Google’s Gemini AI demo is too good to be true (literally)

 Google Gemini by Google Deep Mind.
Google Gemini by Google Deep Mind.

This week, Google’s December Feature Drop for Pixel devices was accompanied by a wealth of content showcasing the brand’s latest multimodal AI, Gemini. In a series of videos highlighting the software’s key and unique features, the brightest minds from Google HQ wowed us with a series of bold claims and presentations.
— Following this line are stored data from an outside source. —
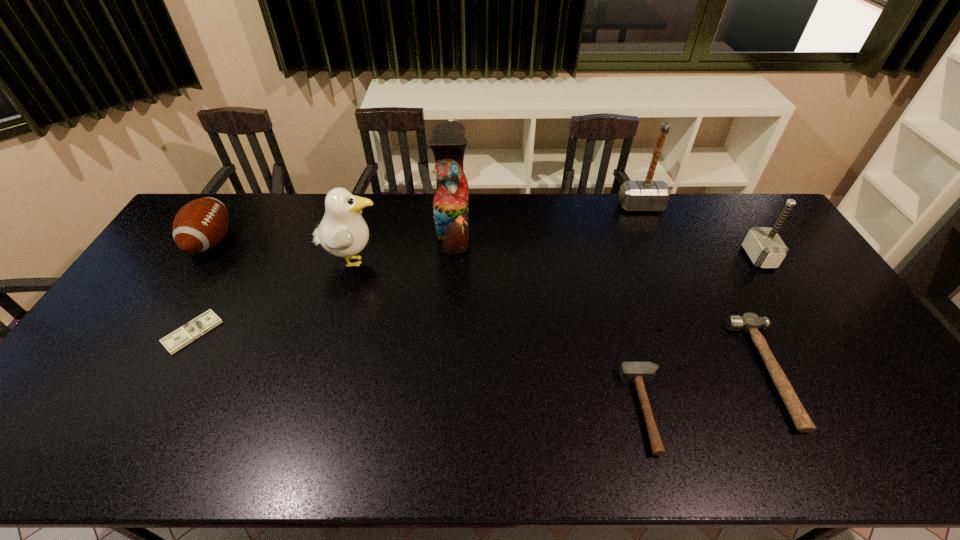 Find the location of a particular element. free spot between the leftmost hammer and the second hammer from right to left is located at coordinates (708, 391).

This screenshot has height=540, width=960. What are the coordinates of `vacant space that's between the dollar and the fourth shortest object` in the screenshot? It's located at (202, 287).

The width and height of the screenshot is (960, 540). I want to click on free space between the sixth object from left to right and the second hammer from right to left, so click(x=705, y=289).

I want to click on unoccupied position between the second object from right to left and the leftmost hammer, so click(708, 391).

I want to click on free space between the sixth object from right to left and the fifth shortest object, so click(555, 259).

Image resolution: width=960 pixels, height=540 pixels. What are the coordinates of `free space between the seventh object from left to right and the fourth object from right to left` in the screenshot? It's located at (708, 391).

At what (x,y) coordinates should I click in order to perform the action: click on object that stands as the seventh closest to the second object from right to left. Please return your answer as a coordinate pair (x, y). The width and height of the screenshot is (960, 540). Looking at the image, I should click on (199, 225).

Identify the location of object that is the second closest one to the second hammer from left to right. (750, 323).

Point out which hammer is positioned as the second nearest to the leftmost hammer. Please provide its 2D coordinates. Your answer should be formatted as a tuple, i.e. [(x, y)], where the tuple contains the x and y coordinates of a point satisfying the conditions above.

[(763, 245)]

The height and width of the screenshot is (540, 960). I want to click on hammer that stands as the second closest to the football, so click(648, 195). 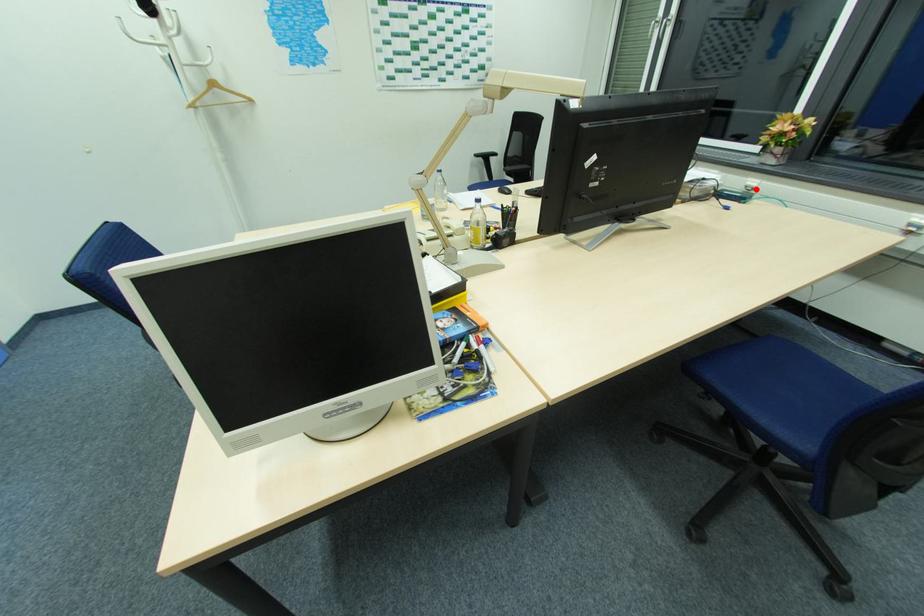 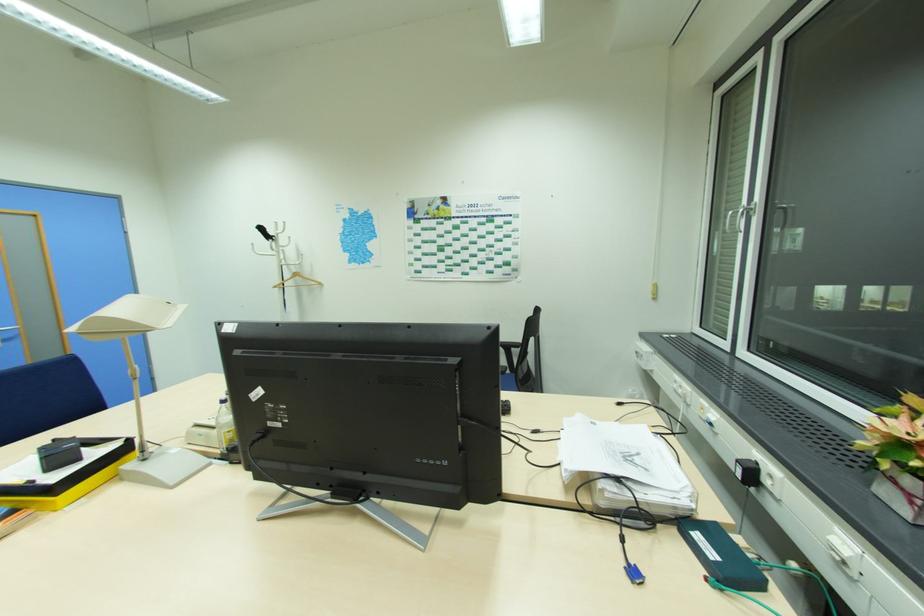 Question: I am providing you with two images of the same scene from different viewpoints. Given a red point in image1, look at the same physical point in image2. Is it:

Choices:
 (A) Closer to the viewpoint
 (B) Farther from the viewpoint

Answer: (B) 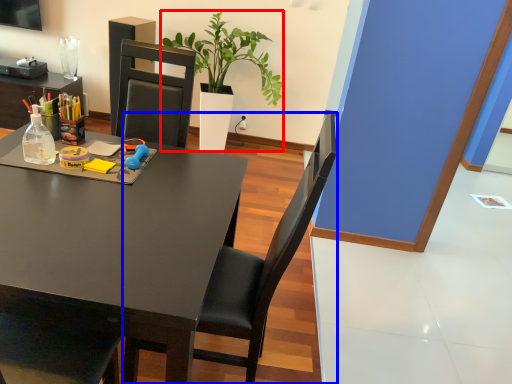 Question: Which point is closer to the camera, houseplant (highlighted by a red box) or chair (highlighted by a blue box)?

Choices:
 (A) houseplant
 (B) chair

Answer: (B) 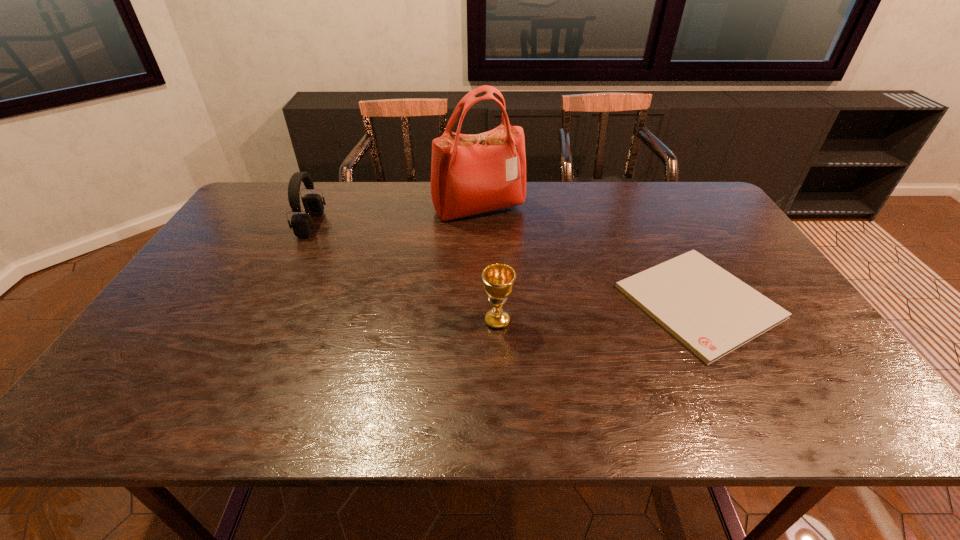 Locate an element on the screen. Image resolution: width=960 pixels, height=540 pixels. the tallest object is located at coordinates (470, 174).

Where is `headset`? headset is located at coordinates (302, 225).

Where is `chalice`? This screenshot has width=960, height=540. chalice is located at coordinates (498, 279).

Where is `the rightmost object`? the rightmost object is located at coordinates (712, 312).

The image size is (960, 540). In order to click on clipboard in this screenshot , I will do `click(712, 312)`.

At what (x,y) coordinates should I click in order to perform the action: click on vacant area situated 0.380m on the front-facing side of the tallest object. Please return your answer as a coordinate pair (x, y). This screenshot has width=960, height=540. Looking at the image, I should click on [478, 313].

Locate an element on the screen. The height and width of the screenshot is (540, 960). blank area located 0.180m on the headband of the headset is located at coordinates (378, 225).

Identify the location of free space located 0.060m on the right of the chalice. (537, 321).

This screenshot has height=540, width=960. I want to click on vacant point located on the back of the rightmost object, so click(644, 199).

You are a GUI agent. You are given a task and a screenshot of the screen. Output one action in this format:
    pyautogui.click(x=<x>, y=<y>)
    Task: Click on the handbag present at the far edge
    This screenshot has width=960, height=540.
    Given the screenshot: What is the action you would take?
    pyautogui.click(x=470, y=174) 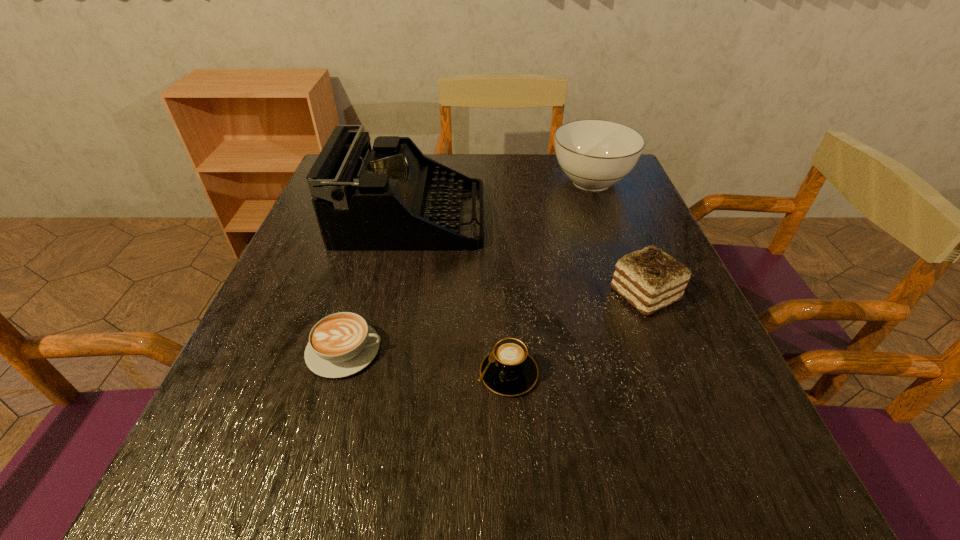 This screenshot has height=540, width=960. What are the coordinates of `free location located on the left of the chocolate cake` in the screenshot? It's located at (586, 294).

At what (x,y) coordinates should I click in order to perform the action: click on vacant area situated on the back of the right cappuccino. Please return your answer as a coordinate pair (x, y). Looking at the image, I should click on (501, 253).

Locate an element on the screen. Image resolution: width=960 pixels, height=540 pixels. vacant region located on the side of the shortest object with the handle is located at coordinates (572, 350).

In order to click on typewriter located in the far edge section of the desktop in this screenshot , I will do `click(390, 197)`.

You are a GUI agent. You are given a task and a screenshot of the screen. Output one action in this format:
    pyautogui.click(x=<x>, y=<y>)
    Task: Click on the chinaware that is at the far edge
    
    Given the screenshot: What is the action you would take?
    pyautogui.click(x=594, y=154)

Locate an element on the screen. typewriter at the left edge is located at coordinates (390, 197).

Identify the location of cappuccino that is at the left edge. The height and width of the screenshot is (540, 960). (341, 344).

You are a GUI agent. You are given a task and a screenshot of the screen. Output one action in this format:
    pyautogui.click(x=<x>, y=<y>)
    Task: Click on the chinaware at the right edge
    The width and height of the screenshot is (960, 540).
    Given the screenshot: What is the action you would take?
    pyautogui.click(x=594, y=154)

Identify the location of chocolate cake that is at the right edge. (649, 279).

At what (x,y) coordinates should I click in order to perform the action: click on object located at the far left corner. Please return your answer as a coordinate pair (x, y). Looking at the image, I should click on (390, 197). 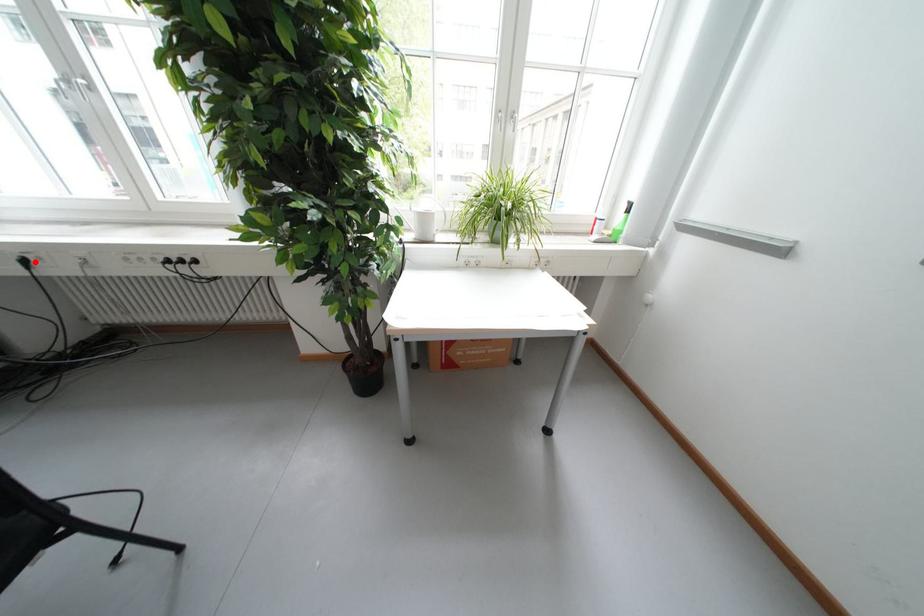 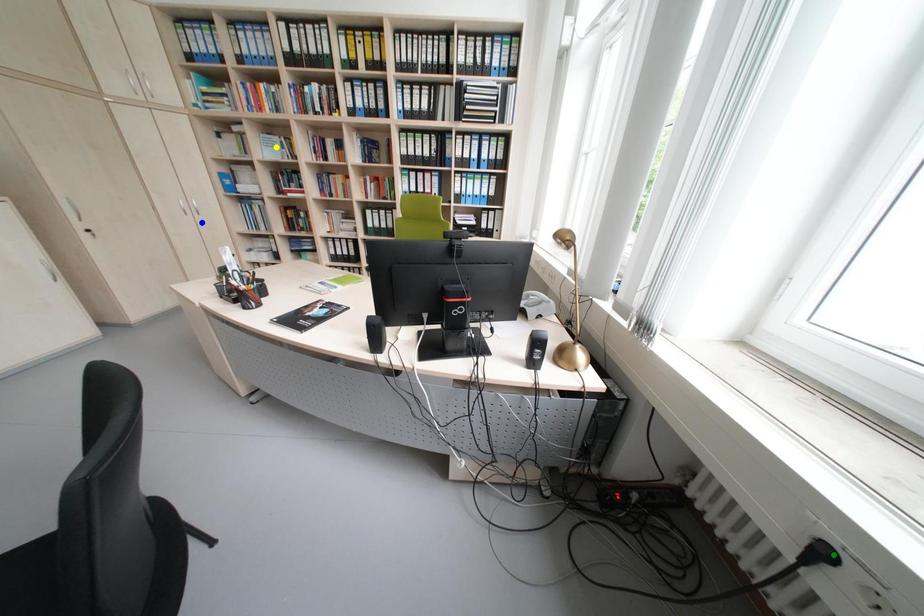 Question: I am providing you with two images of the same scene from different viewpoints. A red point is marked on the first image. You are given multiple points on the second image. Which point in image 2 is actually the same real-world point as the red point in image 1?

Choices:
 (A) blue point
 (B) green point
 (C) yellow point

Answer: (B) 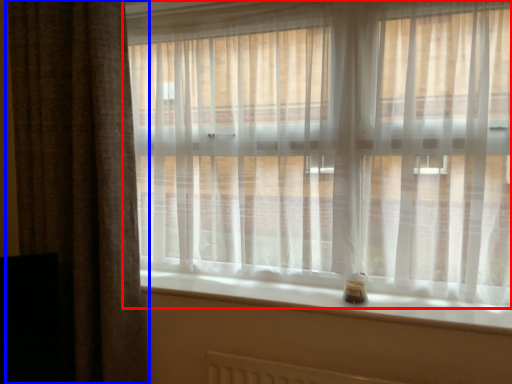 Question: Among these objects, which one is farthest to the camera, curtain (highlighted by a red box) or curtain (highlighted by a blue box)?

Choices:
 (A) curtain
 (B) curtain

Answer: (B) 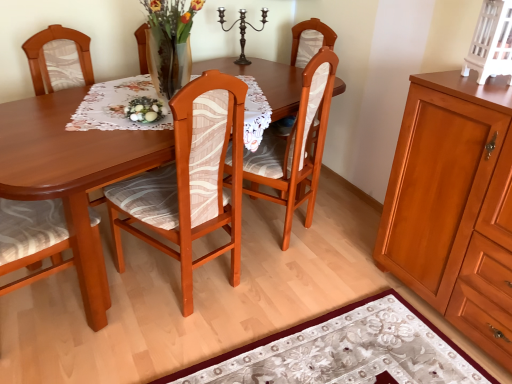 Identify the location of vacant location below wooden chair at center, the third chair positioned from the left (from a real-world perspective). (269, 227). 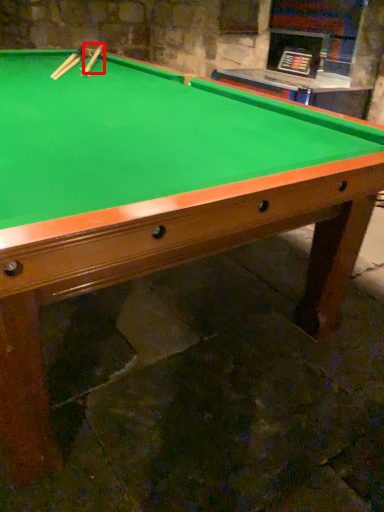 Question: From the image, what is the correct spatial relationship of cue (annotated by the red box) in relation to cue?

Choices:
 (A) right
 (B) left

Answer: (A) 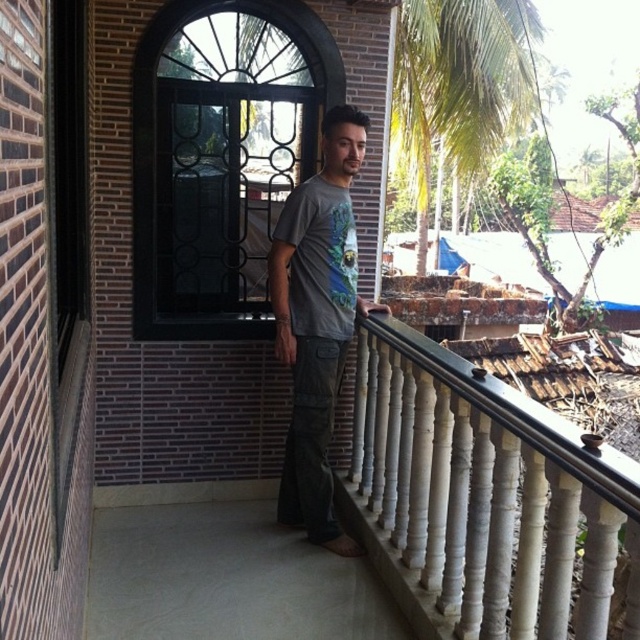 Question: Among these objects, which one is farthest from the camera?

Choices:
 (A) gray cotton t-shirt at center
 (B) green leafy palm tree at upper right

Answer: (B)

Question: Is white painted wood balustrade at center to the right of green leafy palm tree at upper right from the viewer's perspective?

Choices:
 (A) yes
 (B) no

Answer: (B)

Question: Among these points, which one is nearest to the camera?

Choices:
 (A) (483, 51)
 (B) (244, 273)

Answer: (B)

Question: Does black glass window at center come behind green leafy palm tree at upper right?

Choices:
 (A) yes
 (B) no

Answer: (B)

Question: Does white painted wood balustrade at center appear on the right side of gray cotton t-shirt at center?

Choices:
 (A) yes
 (B) no

Answer: (A)

Question: Which point is farther to the camera?

Choices:
 (A) green leafy palm tree at upper right
 (B) gray cotton t-shirt at center

Answer: (A) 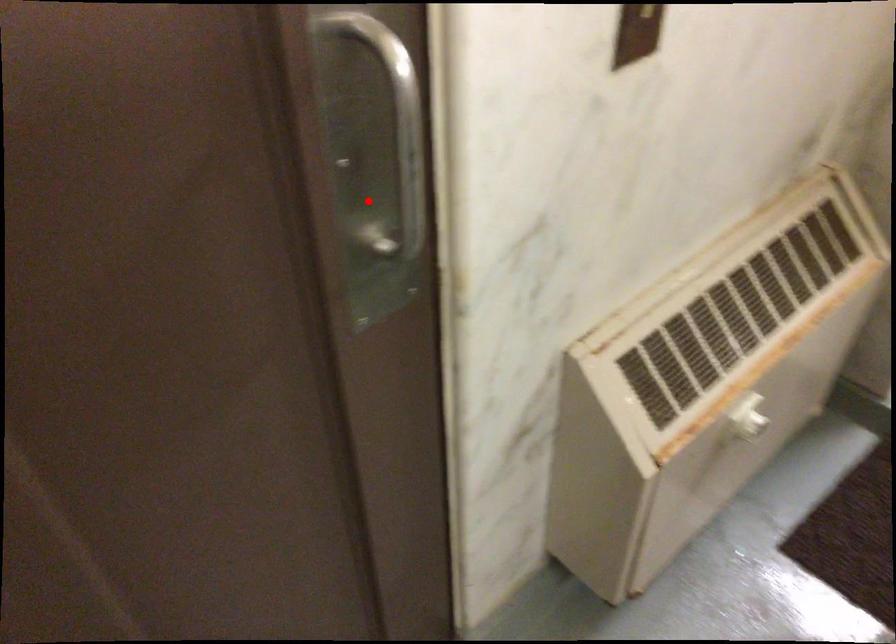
Enter a slow fade-in from black mixed with “generic-slow-build-piano-music.mp3” as Google CEOs Sundar Pichai and Demis Hassabis talk about their drives and passion for the Gemini project like it was an American Idol audition vignette for the brainiest boyband imaginable.

The dawn of a Gemini era

What followed was a series of talking head moments with the Googleplex’s top brass hyping up the moment as if they’d just figured out how to hardcode the return of the Messiah. Unlike most AI models, Gemini is capable of deciphering a mix of text, code, and media all at once to understand the wider context of what it is tasked with achieving.

For example, in one demonstration Gemini was pre-prompted by text to act as a kitchen assistant, and then a voice recording was added to the prompt where a user asked for instructions on how to begin making a veggie omelet using the available ingredients. Finally, a picture of the ingredients was included before Gemini was asked to generate a response.

In the video above, you'll be able to see that Gemini’s reply adopted the role of the kitchen assistant, observed the available ingredients, and then delivered the first step in veggie omelet preparation in the form of a voice note. Impressive stuff, to be sure. Especially when the user was able to show Gemini an updated picture of their omelet in process and ask Gemini how it was going, with the AI picking up that the dish was ready to be cooked on the other side.

That's AI-volution, baby

Of course, Gemini’s capabilities scale far and beyond the simple frying of an egg. To showcase Gemini’s potential in full, Google had prepared a near-six-minute “hands-on” demonstration with the AI.

Within those six minutes, Gemini was able to play a round of the shell game, solve a dot-to-dot picture, and react in real-time (sometimes unprompted) to a drawing as it was created. All of this while engaging in back-and-forth audio conversation.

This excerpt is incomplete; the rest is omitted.